Mittwoch, 19. November 2014

DIE ZEIT - Konferenz - Digitale Agenda #ZKDA

Die im August von der Bundesregierung präsentierte Digitale Agenda erregt die Gemüter der IT-Branche. DIE ZEIT hatte deshalb für heute zu einer Konferenz im Allianz Forum am Pariser Platz eingeladen.

"Wer nicht mit der Zeit geht, der geht mit der Zeit", wurde an mehreren Beispielen aus Industrie und Informationstechnik verdeutlicht. Das einst so innovative Unternehmen Dornier betreibt inzwischen nur noch ein Museum und ist ansonsten aus der wirtschaftlichen Relevanz verschwunden. Ein ähnliches Schicksal wurde etwas forsch auch für Daimler angefragt. In diesen Reigen wurden im Laufe des Vormittages auch einige namhafte Handyhersteller und schwächelnde Größen der Telekommunikationsbranche einbezogen.

Zeit Konferenz Digitale Agenda Allianz Forum
DIE ZEIT - Konferenz "Digitale Agenda" #ZKDA im Allianz Forum
Laut CEO Lutz Schüler von Unitymedia KabelBW sei sein Unternehmen ein scharfer Wettbewerber der Telekom, deren Fortbestand als "letzter Mohikaner" der Telekommunikationsbranche in der digitalen Revolution ernsthaft gefährdet sei. Man müsse sich neben den reinen Netzdienstleistungen verstärkt um die gebotenen Inhalte kümmern. Lutz Schüler forderte ein hohes Maß an Skalierbarkeit, die eine schnelle Reaktion auf internationale und schwer kalkulierbare Märkte biete. Momentan stehe zwar deutlich mehr Bandbreite zur Verfügung als nachgefragt werde, aber der Bedarf steigere sich jährlich um 50% je Kunde.

Harald A. Summa, Chef des weltgrößten Internet-Knoten-Betreibers DE-CIX, bekam leuchtende Augen, als es um die Skalierung der Datenmengen ging und berichtete von der kleinen Box, mit der das Ganze Mitte der 1990er Jahre angefangen hatte. Auch er sprang auf den inhaltlichen Zug auf: "Internet enabled" werde durch "Designed for Internet" abgelöst.

Prof. Dr. Dieter Spath, Vorstand der Wittenstein AG, beschäftigt die Digitale Agenda aus Sicht von Industrie 4.0. Einige seiner Maschinen haben vier IP-Adressen und stehen vor der Herausforderung, diese in heterogenen Umgebungen über drahtlose Verbindungen anzusteuern. Besonders markant waren dabei seine Beispiele über die schwache Mobilfunkabdeckung in seiner Region.

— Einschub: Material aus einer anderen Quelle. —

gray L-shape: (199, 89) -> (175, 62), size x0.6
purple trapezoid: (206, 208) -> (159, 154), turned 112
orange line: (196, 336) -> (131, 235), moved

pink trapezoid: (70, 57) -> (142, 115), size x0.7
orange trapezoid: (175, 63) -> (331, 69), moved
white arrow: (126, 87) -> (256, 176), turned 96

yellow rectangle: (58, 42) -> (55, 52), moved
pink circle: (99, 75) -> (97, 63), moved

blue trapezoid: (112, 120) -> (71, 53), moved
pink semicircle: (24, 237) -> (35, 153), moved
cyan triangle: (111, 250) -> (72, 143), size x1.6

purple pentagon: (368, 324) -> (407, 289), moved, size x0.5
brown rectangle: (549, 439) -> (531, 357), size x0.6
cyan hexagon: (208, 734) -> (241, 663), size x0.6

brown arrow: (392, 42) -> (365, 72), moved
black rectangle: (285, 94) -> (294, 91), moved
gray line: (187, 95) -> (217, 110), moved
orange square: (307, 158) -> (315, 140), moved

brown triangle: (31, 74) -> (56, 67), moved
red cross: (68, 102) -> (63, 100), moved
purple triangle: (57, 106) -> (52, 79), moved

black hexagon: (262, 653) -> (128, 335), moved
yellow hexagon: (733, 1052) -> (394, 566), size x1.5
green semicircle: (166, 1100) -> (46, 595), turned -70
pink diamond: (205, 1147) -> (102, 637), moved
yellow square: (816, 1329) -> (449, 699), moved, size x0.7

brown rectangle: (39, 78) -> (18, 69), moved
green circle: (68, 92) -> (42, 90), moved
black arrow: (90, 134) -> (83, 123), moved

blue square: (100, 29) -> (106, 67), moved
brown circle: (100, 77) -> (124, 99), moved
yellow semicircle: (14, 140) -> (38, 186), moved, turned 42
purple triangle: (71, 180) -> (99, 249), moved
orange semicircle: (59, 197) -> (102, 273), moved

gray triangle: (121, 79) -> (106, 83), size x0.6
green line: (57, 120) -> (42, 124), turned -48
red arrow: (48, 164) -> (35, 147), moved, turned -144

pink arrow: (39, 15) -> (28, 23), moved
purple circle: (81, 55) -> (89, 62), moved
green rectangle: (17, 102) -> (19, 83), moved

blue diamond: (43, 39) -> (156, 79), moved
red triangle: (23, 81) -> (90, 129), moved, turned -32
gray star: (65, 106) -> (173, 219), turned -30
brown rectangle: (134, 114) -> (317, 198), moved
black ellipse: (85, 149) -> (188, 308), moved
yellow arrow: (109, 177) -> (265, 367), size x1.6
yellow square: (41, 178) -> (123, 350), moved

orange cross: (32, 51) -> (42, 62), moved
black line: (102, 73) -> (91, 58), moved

Daniel Haver von Native Instruments war früher einmal Zuschauer der digitalen Revolution und ist nun zu einem integralen Bestandteil dieser Entwicklung geworden. Native Instruments ist ein Beispiel dafür, dass deutsche Firmen nach wie vor erfolgreich am Weltmarkt mitspielen und bei Sound-Software den Ton angeben. Auch wenn die Software der wertvolle Teil sei, müsse diese doch über die Hardware verkauft werden. Mit dieser Mischkalkulation lässt sich ein ertragreiches Geschäft gestalten.

Prof. Dr. Klemens Skibicki von der Cologne Business School mahnte eine Optimierung der Kommunikation an. Die Deutschen seien zwar in vielen Ingenieursdisziplinen immer noch ganz vorn, aber die Kommunikation sei absolut ausbaufähig. Gerade dabei müsse eine "digitale Transformation" einsetzen. Klemens Skibicki merkte an:

"Startups brauchen keine Subventionen, sondern Kunden".

Eine wichtige Forderung wurde am Ende des ersten Diskussionspanels formuliert und wird hoffentlich in den nächsten Wochen in die Entscheidungsgremien transportiert:

Venture Capital sollte steuerlich gefördert werden, so dass Investoren das Geld nicht mehr aus dem versteuerten Netto nehmen müssen.

DIE ZEIT hatte also ein sehr gemischtes Podium zusammengestellt und damit die unterschiedlichen Facetten digitaler Wandlungsprozesse behandelt. Mit einem analogen Exemplar der ZEIT verließen wir das Allianz Forum und bedanken und für den informativen Vormittag.